What is needed is an exact copy of the lines from the start of the records below through the line with "O 15,8% r/r wzrosła wartość zapytań o kredyty", without the pictures.

────────────────

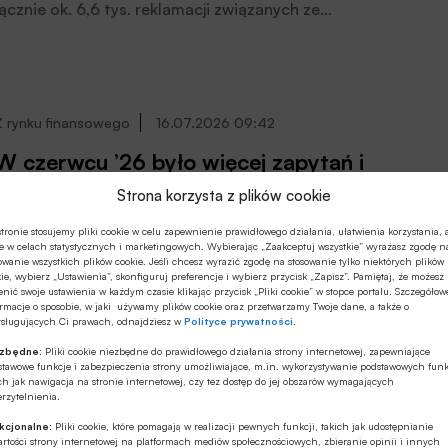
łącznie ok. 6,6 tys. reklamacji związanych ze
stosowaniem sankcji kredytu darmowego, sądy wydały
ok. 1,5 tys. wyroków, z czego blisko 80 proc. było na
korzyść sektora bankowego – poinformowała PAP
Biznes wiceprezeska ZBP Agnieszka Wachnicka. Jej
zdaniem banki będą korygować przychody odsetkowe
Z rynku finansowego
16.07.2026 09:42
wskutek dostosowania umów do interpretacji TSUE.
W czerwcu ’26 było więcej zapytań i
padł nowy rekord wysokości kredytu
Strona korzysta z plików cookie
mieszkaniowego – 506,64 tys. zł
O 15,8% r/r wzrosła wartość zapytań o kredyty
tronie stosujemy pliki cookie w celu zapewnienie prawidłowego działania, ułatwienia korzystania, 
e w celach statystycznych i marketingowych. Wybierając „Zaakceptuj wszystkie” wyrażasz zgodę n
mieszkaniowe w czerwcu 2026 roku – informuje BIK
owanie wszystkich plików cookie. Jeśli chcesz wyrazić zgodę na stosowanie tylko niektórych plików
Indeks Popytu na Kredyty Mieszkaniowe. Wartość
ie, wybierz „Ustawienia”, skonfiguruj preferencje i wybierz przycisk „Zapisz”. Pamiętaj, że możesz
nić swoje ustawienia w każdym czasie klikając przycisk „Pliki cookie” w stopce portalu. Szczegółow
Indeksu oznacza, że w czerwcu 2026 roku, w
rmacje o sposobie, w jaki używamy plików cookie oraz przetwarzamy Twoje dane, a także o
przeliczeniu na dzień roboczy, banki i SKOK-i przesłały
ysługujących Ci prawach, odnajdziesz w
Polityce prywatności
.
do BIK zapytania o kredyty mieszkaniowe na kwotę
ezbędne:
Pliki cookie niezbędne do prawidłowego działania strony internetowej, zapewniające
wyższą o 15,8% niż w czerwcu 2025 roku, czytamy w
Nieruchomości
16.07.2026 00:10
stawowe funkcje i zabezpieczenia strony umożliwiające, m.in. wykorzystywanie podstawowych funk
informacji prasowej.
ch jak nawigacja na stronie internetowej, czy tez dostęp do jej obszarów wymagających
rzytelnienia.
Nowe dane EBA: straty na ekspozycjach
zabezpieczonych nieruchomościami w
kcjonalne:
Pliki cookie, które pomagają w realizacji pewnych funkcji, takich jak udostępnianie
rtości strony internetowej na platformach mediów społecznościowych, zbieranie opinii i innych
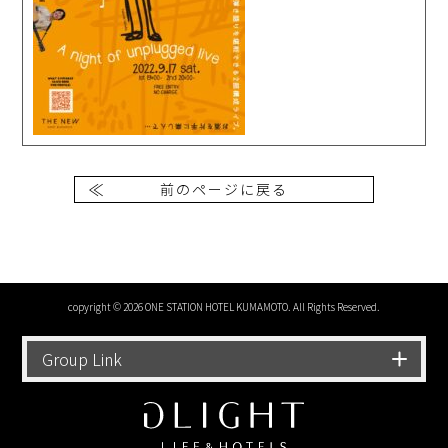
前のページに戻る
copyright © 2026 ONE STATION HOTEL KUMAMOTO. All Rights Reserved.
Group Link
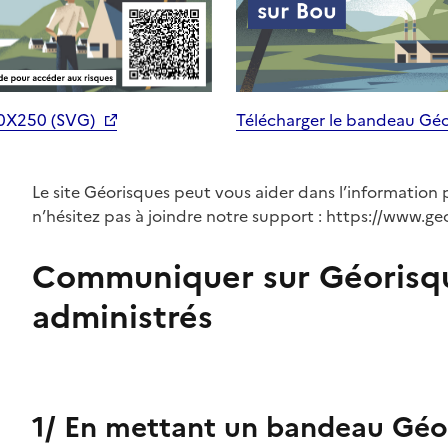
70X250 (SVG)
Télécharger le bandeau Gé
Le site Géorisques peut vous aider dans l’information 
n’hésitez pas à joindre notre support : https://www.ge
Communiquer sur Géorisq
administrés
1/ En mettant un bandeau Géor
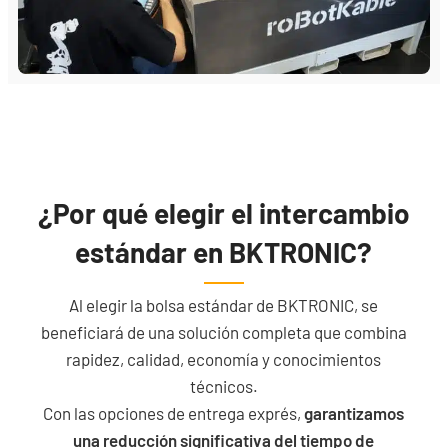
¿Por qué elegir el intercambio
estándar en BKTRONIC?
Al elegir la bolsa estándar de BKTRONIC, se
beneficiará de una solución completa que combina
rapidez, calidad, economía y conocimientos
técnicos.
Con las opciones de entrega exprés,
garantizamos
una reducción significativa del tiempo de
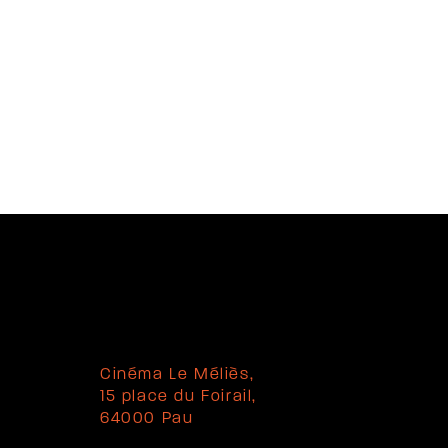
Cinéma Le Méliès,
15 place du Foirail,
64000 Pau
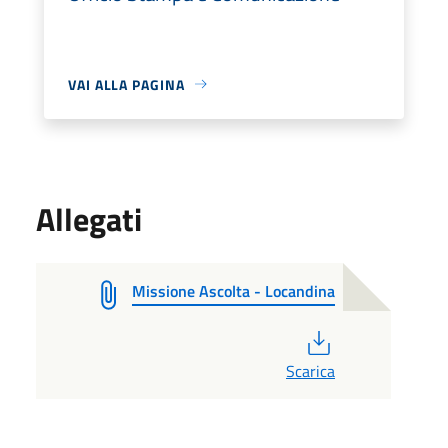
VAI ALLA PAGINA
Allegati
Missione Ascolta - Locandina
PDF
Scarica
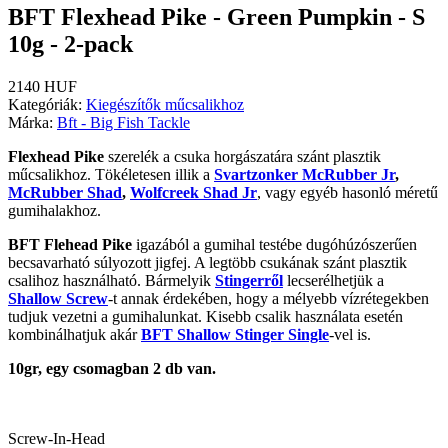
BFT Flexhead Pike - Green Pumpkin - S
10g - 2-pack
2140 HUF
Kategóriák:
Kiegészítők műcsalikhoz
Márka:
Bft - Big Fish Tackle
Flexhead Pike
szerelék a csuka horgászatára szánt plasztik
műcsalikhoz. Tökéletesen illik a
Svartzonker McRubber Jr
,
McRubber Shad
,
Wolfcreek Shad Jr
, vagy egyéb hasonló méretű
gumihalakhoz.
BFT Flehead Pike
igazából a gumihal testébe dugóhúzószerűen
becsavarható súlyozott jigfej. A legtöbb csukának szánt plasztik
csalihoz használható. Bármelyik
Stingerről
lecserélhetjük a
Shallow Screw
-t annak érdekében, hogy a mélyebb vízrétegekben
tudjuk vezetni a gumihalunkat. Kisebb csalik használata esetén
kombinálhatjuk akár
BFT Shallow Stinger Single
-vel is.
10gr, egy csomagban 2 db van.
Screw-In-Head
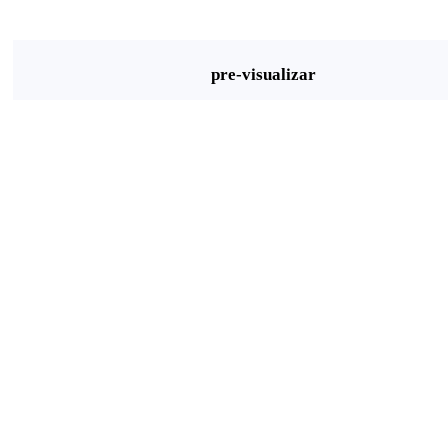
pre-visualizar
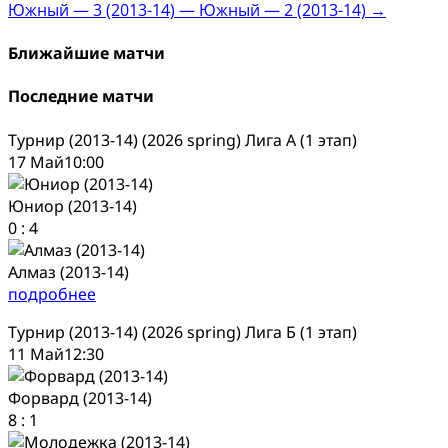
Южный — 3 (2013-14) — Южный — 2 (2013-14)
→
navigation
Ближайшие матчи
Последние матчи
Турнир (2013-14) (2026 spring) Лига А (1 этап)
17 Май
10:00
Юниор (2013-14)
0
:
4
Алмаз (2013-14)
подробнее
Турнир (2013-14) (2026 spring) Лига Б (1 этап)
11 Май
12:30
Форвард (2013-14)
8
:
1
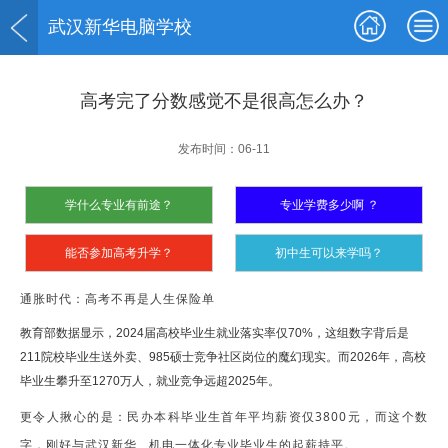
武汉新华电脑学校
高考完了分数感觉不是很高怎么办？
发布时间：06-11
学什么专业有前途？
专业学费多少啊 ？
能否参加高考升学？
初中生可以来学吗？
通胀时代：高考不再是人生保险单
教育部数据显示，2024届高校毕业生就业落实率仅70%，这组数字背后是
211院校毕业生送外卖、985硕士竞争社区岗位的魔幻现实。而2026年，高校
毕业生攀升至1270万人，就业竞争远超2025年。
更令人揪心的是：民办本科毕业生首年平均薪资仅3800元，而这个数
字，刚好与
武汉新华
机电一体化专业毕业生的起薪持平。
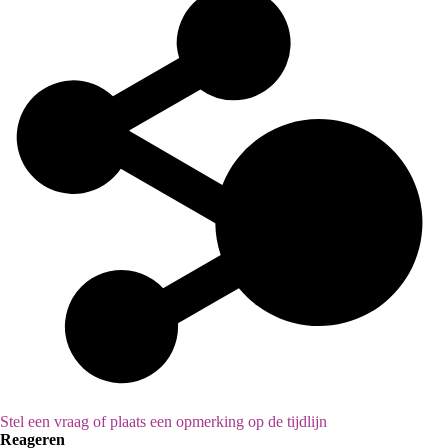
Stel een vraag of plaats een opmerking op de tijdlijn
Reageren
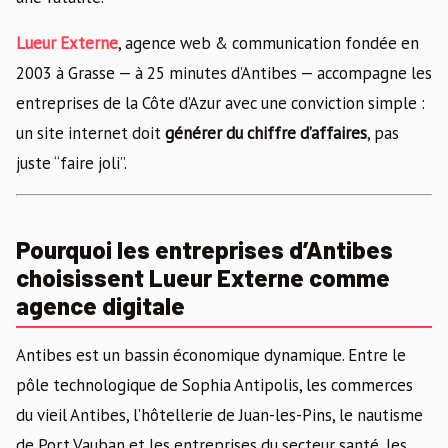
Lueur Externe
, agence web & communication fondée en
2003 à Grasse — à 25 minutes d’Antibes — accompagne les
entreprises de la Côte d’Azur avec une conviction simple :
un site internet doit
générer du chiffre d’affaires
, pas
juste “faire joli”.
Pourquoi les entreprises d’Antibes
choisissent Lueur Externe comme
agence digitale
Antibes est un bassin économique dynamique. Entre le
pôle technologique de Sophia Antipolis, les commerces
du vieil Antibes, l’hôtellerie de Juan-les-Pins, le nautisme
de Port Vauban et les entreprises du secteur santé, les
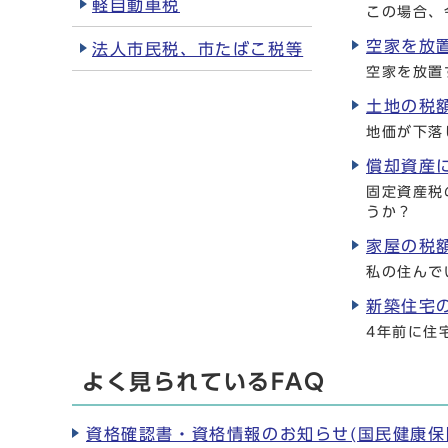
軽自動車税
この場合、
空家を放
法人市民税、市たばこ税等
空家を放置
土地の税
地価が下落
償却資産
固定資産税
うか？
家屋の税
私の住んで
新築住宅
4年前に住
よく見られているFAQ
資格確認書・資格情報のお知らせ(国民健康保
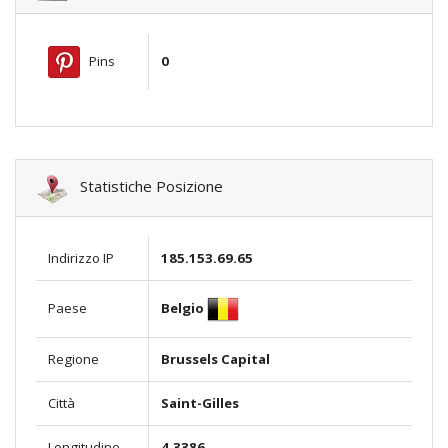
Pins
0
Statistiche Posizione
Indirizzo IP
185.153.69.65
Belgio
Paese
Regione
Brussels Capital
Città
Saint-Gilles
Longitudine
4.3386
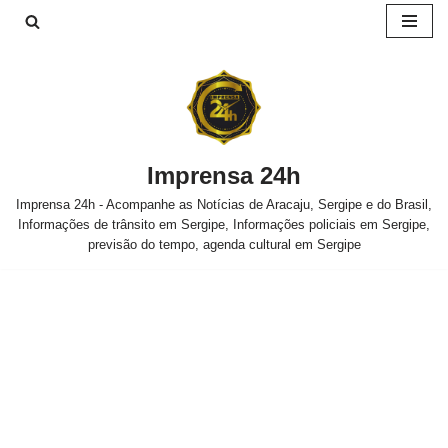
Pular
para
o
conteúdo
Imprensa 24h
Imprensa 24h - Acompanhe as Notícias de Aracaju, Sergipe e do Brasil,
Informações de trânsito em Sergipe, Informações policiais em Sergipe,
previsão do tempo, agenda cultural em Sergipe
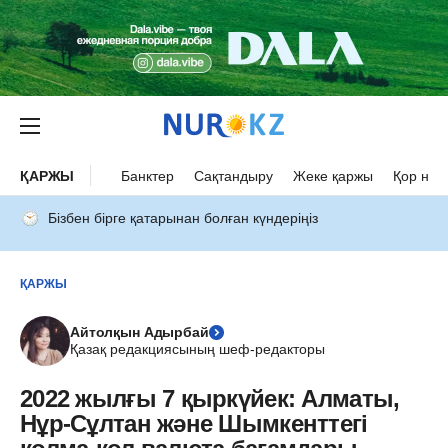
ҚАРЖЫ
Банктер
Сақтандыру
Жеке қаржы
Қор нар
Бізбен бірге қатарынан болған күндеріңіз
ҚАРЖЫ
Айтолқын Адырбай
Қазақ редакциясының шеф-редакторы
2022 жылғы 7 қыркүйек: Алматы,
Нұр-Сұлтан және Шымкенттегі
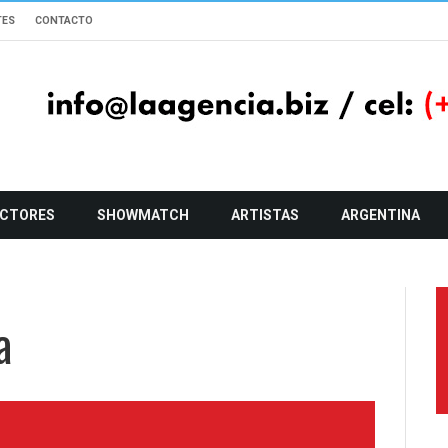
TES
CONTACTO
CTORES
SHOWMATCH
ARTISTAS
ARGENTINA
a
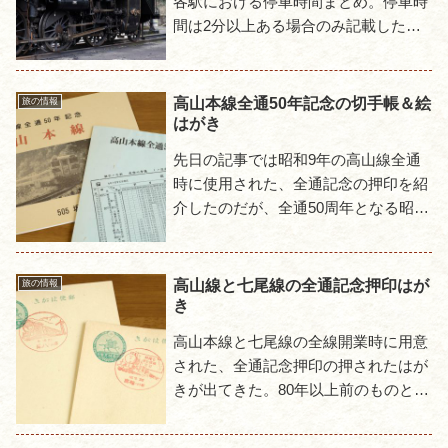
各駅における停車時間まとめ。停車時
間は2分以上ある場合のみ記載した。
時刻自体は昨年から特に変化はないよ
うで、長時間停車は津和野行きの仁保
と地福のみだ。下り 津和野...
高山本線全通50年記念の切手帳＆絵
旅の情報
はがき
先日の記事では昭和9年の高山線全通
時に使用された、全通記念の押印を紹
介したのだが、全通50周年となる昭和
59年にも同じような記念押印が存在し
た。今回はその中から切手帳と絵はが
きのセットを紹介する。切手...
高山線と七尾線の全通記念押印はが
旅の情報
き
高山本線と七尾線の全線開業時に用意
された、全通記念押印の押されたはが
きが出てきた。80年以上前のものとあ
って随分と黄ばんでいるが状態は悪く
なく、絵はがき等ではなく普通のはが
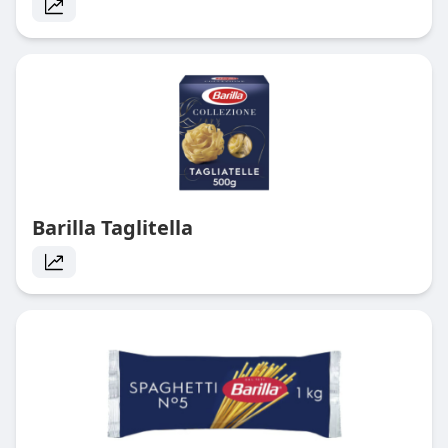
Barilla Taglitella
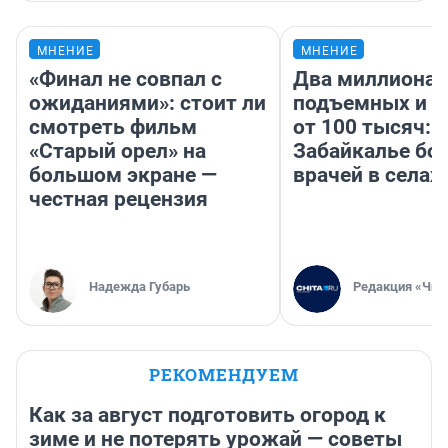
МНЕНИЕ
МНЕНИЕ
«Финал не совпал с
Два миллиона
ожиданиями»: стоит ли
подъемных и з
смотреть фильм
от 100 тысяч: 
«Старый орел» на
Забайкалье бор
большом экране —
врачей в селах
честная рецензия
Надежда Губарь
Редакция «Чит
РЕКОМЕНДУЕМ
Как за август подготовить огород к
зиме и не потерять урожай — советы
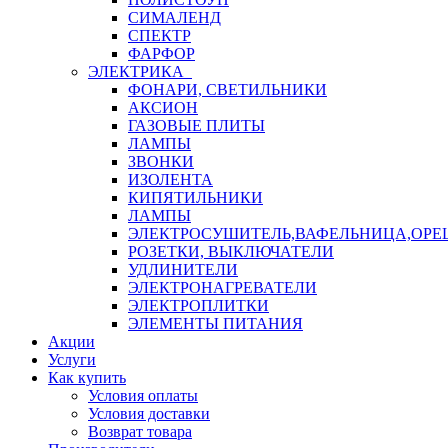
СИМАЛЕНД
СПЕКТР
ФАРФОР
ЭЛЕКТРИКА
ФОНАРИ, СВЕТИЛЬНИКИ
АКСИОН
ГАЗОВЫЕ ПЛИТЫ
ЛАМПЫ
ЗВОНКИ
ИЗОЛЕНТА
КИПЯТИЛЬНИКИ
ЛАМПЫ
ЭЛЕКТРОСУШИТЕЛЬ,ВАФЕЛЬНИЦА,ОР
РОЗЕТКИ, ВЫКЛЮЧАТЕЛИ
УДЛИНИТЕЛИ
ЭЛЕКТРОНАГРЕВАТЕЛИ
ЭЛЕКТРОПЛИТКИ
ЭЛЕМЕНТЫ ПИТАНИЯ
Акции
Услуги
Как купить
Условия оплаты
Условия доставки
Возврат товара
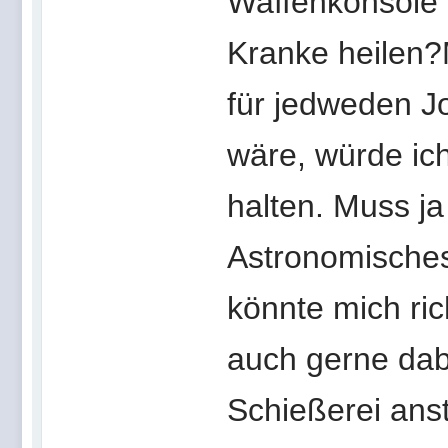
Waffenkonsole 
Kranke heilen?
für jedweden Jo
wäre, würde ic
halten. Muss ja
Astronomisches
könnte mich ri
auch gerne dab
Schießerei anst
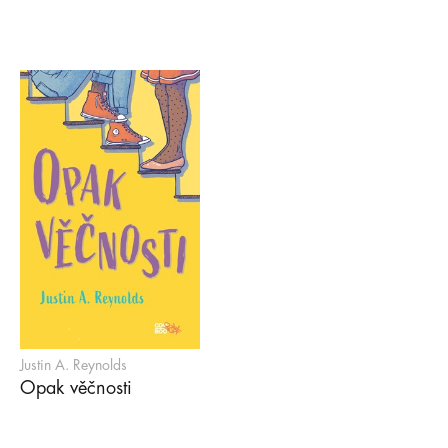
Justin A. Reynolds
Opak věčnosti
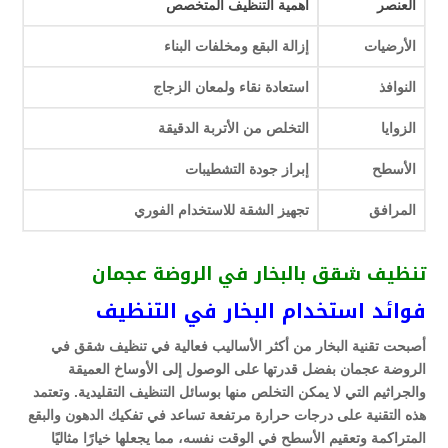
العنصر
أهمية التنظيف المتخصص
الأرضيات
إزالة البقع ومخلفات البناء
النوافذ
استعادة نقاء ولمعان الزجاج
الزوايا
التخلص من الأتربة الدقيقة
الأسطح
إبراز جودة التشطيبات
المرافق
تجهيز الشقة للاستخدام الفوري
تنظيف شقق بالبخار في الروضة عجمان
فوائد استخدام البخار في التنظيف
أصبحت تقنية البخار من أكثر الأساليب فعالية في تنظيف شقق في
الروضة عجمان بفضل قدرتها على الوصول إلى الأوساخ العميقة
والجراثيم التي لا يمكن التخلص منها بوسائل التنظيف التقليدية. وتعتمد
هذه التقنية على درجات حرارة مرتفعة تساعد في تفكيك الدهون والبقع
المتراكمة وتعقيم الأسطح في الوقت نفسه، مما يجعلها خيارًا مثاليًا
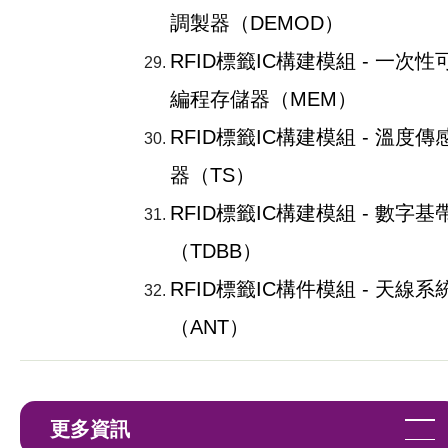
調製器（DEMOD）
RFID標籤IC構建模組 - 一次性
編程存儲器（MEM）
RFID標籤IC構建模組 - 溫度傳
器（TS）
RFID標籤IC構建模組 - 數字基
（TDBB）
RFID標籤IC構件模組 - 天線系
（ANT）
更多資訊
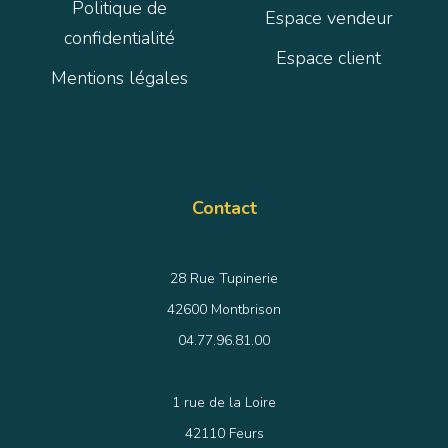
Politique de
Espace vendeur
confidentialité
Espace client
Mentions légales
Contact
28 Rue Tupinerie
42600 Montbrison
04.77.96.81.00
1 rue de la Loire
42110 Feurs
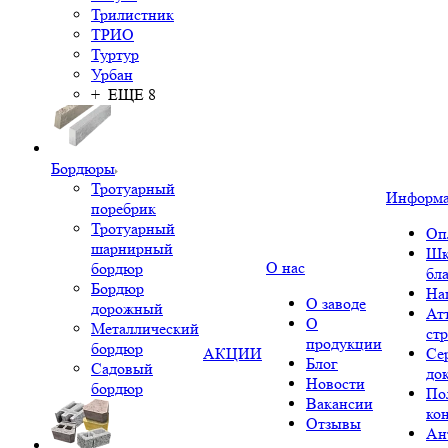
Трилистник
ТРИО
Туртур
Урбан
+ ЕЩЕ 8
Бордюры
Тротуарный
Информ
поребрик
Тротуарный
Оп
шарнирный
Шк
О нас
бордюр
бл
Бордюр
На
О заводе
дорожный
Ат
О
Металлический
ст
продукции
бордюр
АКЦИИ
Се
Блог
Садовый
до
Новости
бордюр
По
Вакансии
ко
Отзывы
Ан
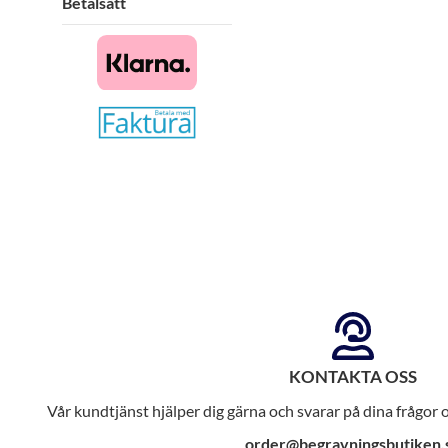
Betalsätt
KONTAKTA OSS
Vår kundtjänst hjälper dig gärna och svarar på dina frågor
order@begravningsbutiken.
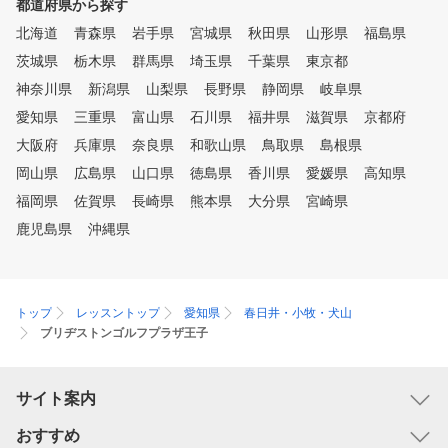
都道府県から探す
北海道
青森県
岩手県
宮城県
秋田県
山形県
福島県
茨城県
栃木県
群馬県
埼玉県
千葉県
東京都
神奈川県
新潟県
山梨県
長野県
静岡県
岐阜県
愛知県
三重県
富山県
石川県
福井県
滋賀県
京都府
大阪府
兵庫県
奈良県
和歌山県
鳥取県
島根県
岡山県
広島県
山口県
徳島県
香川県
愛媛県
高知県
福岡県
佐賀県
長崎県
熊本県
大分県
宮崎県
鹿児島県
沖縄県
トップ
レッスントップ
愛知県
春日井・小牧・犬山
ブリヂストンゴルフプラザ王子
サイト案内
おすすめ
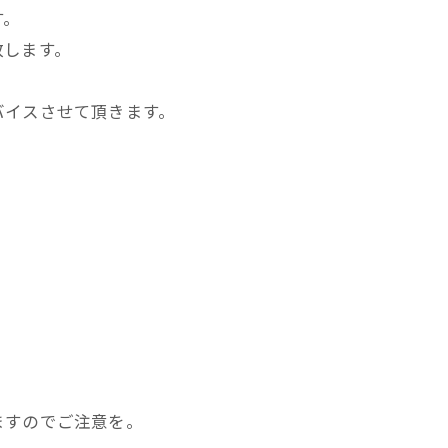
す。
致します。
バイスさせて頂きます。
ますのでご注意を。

────────────────

### Solution to the exercise
łącznie ok. 6,6 tys. reklamacji związanych ze
stosowaniem sankcji kredytu darmowego, sądy wydały
ok. 1,5 tys. wyroków, z czego blisko 80 proc. było na
korzyść sektora bankowego – poinformowała PAP
Biznes wiceprezeska ZBP Agnieszka Wachnicka. Jej
zdaniem banki będą korygować przychody odsetkowe
Z rynku finansowego
16.07.2026 09:42
wskutek dostosowania umów do interpretacji TSUE.
W czerwcu ’26 było więcej zapytań i
padł nowy rekord wysokości kredytu
Strona korzysta z plików cookie
mieszkaniowego – 506,64 tys. zł
O 15,8% r/r wzrosła wartość zapytań o kredyty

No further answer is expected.